Studio album by José José
- Released: November 24, 1992
- Recorded: 1992
- Genre: Latin pop
- Length: 41:32
- Label: BMG International U.S. Latin
- Producer: Roberto Livi

José José chronology
| En las Buenas... y en las Malas (1990) | 40 y 20 (1992) | 30 años de ser El Príncipe (1994) |

= 40 y 20 (album) =

40 y 20 is a 1992 album by José José. It was the singer's first collaboration with Argentine songwriter and producer Roberto Livi. The title track "40 y 20", about the relationship of a man of 40 with a girl of 20, was a major hit spending over 17 weeks on the charts and peaking at number four. The next single "Eso no más", spent 15 weeks and peaked at number five. The album went triple gold.

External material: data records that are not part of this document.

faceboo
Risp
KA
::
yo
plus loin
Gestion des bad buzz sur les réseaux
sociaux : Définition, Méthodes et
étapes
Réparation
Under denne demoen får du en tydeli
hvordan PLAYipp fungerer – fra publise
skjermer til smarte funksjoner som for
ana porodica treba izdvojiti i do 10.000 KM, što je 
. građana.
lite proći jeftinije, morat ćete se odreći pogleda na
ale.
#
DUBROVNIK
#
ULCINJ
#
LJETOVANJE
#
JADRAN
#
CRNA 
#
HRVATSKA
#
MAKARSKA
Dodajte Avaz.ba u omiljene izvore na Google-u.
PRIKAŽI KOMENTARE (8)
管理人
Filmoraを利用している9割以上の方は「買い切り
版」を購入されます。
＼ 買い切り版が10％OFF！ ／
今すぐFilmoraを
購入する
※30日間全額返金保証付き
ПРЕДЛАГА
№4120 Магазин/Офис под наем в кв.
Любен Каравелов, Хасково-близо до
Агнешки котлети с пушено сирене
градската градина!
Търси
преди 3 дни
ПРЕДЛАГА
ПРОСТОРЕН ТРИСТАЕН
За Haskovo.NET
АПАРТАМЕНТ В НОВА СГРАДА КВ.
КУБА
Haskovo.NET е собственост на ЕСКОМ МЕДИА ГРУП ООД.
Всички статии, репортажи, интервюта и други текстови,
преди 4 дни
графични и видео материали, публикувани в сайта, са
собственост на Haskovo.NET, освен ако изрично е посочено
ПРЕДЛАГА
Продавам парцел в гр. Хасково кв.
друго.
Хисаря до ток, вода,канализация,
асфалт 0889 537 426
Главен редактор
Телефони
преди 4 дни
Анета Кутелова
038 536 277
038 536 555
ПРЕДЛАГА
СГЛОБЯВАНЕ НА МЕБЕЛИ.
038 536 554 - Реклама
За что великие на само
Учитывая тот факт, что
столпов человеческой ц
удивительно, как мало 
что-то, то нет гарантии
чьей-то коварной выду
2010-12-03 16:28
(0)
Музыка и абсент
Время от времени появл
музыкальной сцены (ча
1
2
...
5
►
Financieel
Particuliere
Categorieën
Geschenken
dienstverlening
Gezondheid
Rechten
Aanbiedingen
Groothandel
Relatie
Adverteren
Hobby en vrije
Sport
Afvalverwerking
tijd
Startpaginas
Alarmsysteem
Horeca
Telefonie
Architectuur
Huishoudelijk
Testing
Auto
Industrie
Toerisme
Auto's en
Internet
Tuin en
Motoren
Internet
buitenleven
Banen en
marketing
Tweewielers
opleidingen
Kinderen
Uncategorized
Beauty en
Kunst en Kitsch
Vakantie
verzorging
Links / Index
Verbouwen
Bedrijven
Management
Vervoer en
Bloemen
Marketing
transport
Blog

The publication of this album coincided with the most dramatic stage in the life of the performer which was, according to the DVD of the documentary Biography in Song: Volume 3, a product of deteriorated health due to alcohol and substance abuse. His second divorce after 17 years of marriage with Ana Elena Noreña Grass depressed José José, causing him to relapse into alcoholism and end up living in a taxi, about to give up everything, deciding to wait for the release of death. However, thanks to his faith, he recovered. The singles that stand out of this album are: "40 y 20", "Cirano", "Eso nomás", "Lo que quedó de mí" and "Así de fácil".

==Track listing==

| No. | Title | Writer(s) | Length |
|---|---|---|---|
| 1. | "40 y 20" | Roberto Livi | 4:05 |
| 2. | "Así de fácil" | Roberto Livi | 3:48 |
| 3. | "Eso Nomás" | Roberto Livi · Bebu Silvetti | 4:23 |
| 4. | "Ando Volando Bajo" | Roberto Livi | 4:06 |
| 5. | "Esta Noche" | Roberto Livi | 4:33 |
| 6. | "Cirano" | Roberto Livi · Alejandro Vezzani | 4:32 |
| 7. | "Como Le Haces (Esas Mujeres)" | Roberto Livi · Alejandro Vezzani | 3:57 |
| 8. | "Egoísta" | Roberto Livi | 3:32 |
| 9. | "Porque No" | Roberto Livi · Julián Navarro | 4:53 |
| 10. | "Lo Que Quedó De Mí" | Roberto Livi | 3:48 |

==Certifications==

| Region | Certification | Certified units/sales |
| Mexico (AMPROFON) | Platinum+2× Gold | 450,000^{‡} |
^{‡} Sales+streaming figures based on certification alone.